PEIMA: Harnessing Power Laws to Detect Malicious Activities from Denial of Service to Intrusion Detection Traffic Analysis and Beyond

Distributed denial of service attacks (DDoS) are a constant problem of network operators today. Thanks to low cost of entry, high effectiveness, and the difficulty present in filtering out such attacks from inbound network traffic, DDoS attacks are relatively common and difficult to mitigate against. Recent discoveries regarding the conformity of network traffic to certain power law distributions, namely Benfords and Zipfs laws, has allowed us to develop a new method of denial of service detection based entirely on packet header inspection. Power law distributions are fascinating artefacts of natural processes, applications of which can be found in anywhere from word counts in books through to numbers used in bank statements. Our research can detect DDoS attacks by using such distributions to detect strongly unnatural network traffic scenarios with only minimal metadata. This however, is not the whole story. Power law potential in IDS is largely un-researched, and could be applied for more general anomaly based IDS purposes. It can even be used to filter for denial of service packets in live streams of data. What makes Power Laws both fascinating and interesting is that they have an inbuilt resistance to attempts to tamper or subvert the data analysis.
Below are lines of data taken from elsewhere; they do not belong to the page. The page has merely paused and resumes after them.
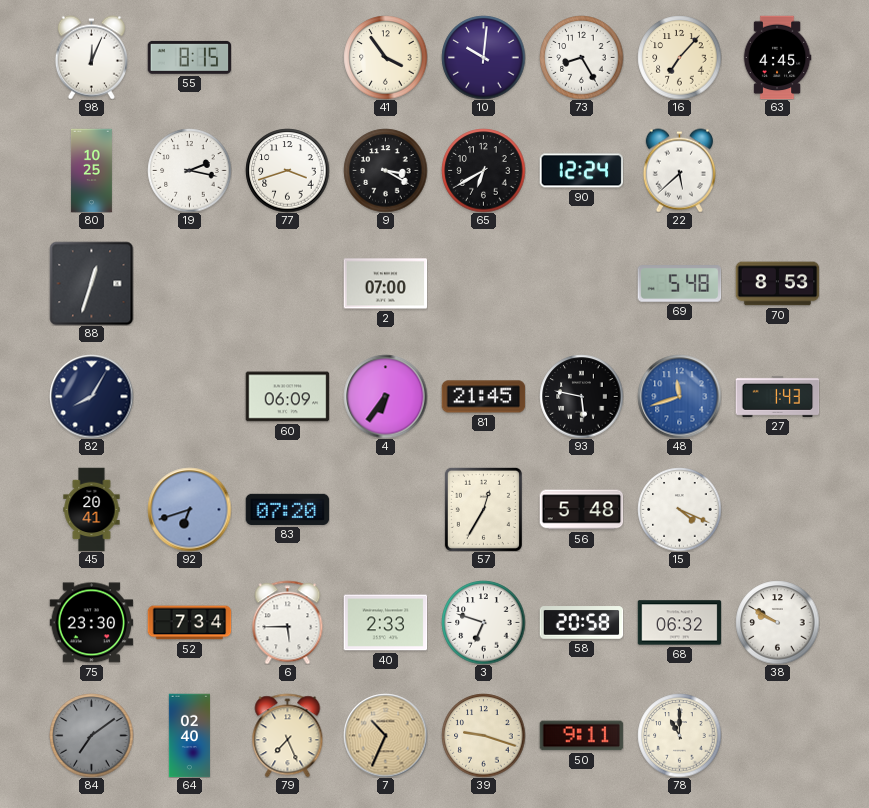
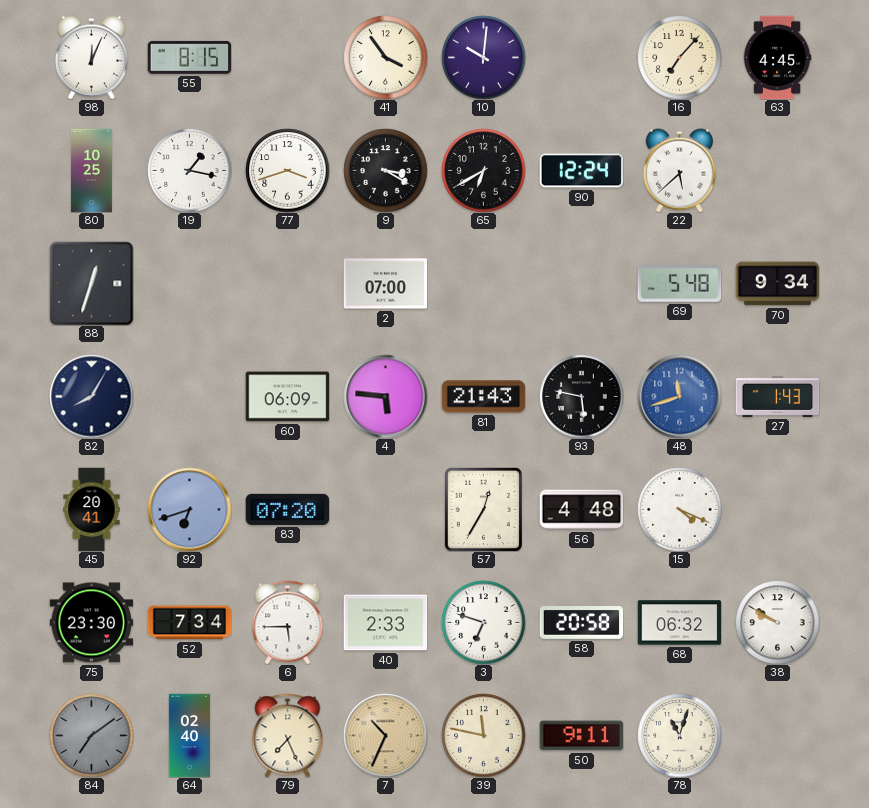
73: 8:25 -> none
19: 2:17 -> 1:17
70: 8:53 -> 9:34
4: 6:36 -> 5:46
81: 21:45 -> 21:43
56: 5:48 -> 4:48
39: 9:18 -> 11:47
78: 11:00 -> 11:03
Given the low computational cost associated with Power law processing and the foolproof security inherent to the methods, Power law distributions make perfect tools for cyber defense, especially in the areas of DoS and intrusion detection. In this talk we will introduce and discuss the significance and power of power law distributions, how they relate to computers, and how this can be used to develop new anomaly detection systems.